## What to produce
Copy each line of the data that has "cena" in it.

☆ ☆ ☆ ☆ ☆

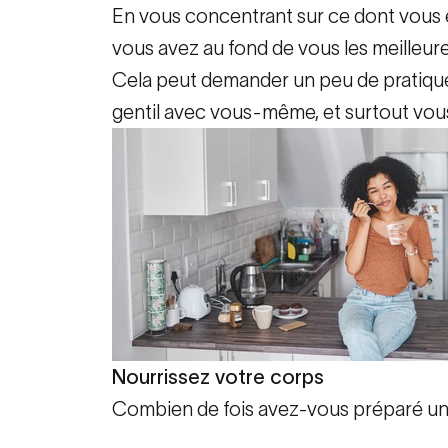
En vous concentrant sur ce dont vous ê
vous avez au fond de vous les meilleure
Cela peut demander un peu de pratique, 
gentil avec vous-même, et surtout vou
Nourrissez votre corps
Combien de fois avez-vous préparé un 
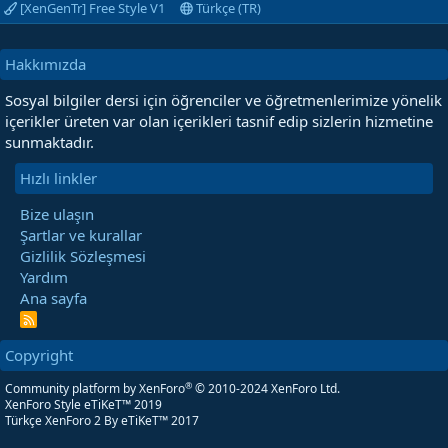
[XenGenTr] Free Style V1
Türkçe (TR)
Hakkımızda
Sosyal bilgiler dersi için öğrenciler ve öğretmenlerimize yönelik
içerikler üreten var olan içerikleri tasnif edip sizlerin hizmetine
sunmaktadır.
Hızlı linkler
Bize ulaşın
Şartlar ve kurallar
Gizlilik Sözleşmesi
Yardım
Ana sayfa
R
S
S
Copyright
®
Community platform by XenForo
© 2010-2024 XenForo Ltd.
XenForo Style eTiKeT™ 2019
Türkçe XenForo 2
By eTiKeT™ 2017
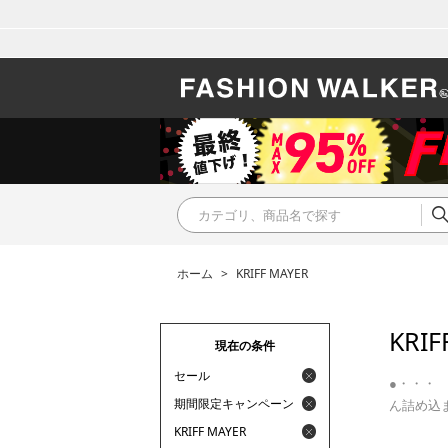
ホーム
>
KRIFF MAYER
KRIF
現在の条件
セール
●・・・
期間限定キャンペーン
ん詰め込
KRIFF MAYER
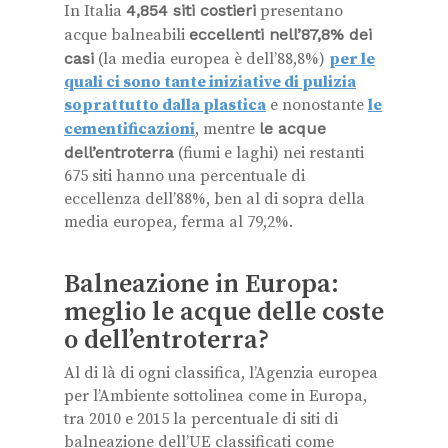
In Italia
4,854 siti costieri
presentano
acque balneabili
eccellenti nell’87,8% dei
casi
(la media europea è dell’88,8%)
per le
quali ci sono tante iniziative di pulizia
soprattutto dalla plastica
e nonostante
le
cementificazioni
, mentre
le acque
dell’entroterra
(fiumi e laghi) nei restanti
675 siti hanno una percentuale di
eccellenza dell’88%, ben al di sopra della
media europea, ferma al 79,2%.
Balneazione in Europa:
meglio le acque delle coste
o dell’entroterra?
Al di là di ogni classifica, l’Agenzia europea
per l’Ambiente sottolinea come in Europa,
tra 2010 e 2015 la percentuale di siti di
balneazione dell’UE classificati come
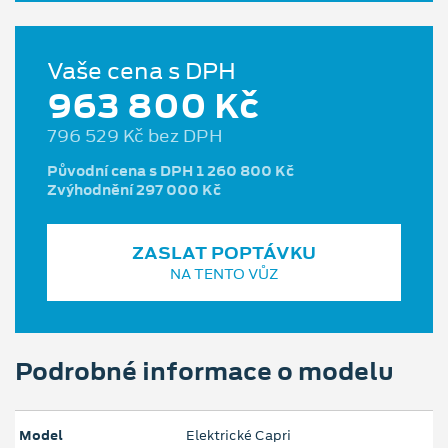
Vaše cena s DPH
963 800 Kč
796 529 Kč bez DPH
Původní cena s DPH 1 260 800 Kč
Zvýhodnění 297 000 Kč
ZASLAT POPTÁVKU
NA TENTO VŮZ
Podrobné informace o modelu
Model
Elektrické Capri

☆ ☆ ☆ ☆ ☆

## Result of this exercise
Vaše cena s DPH
Původní cena s DPH 1 260 800 Kč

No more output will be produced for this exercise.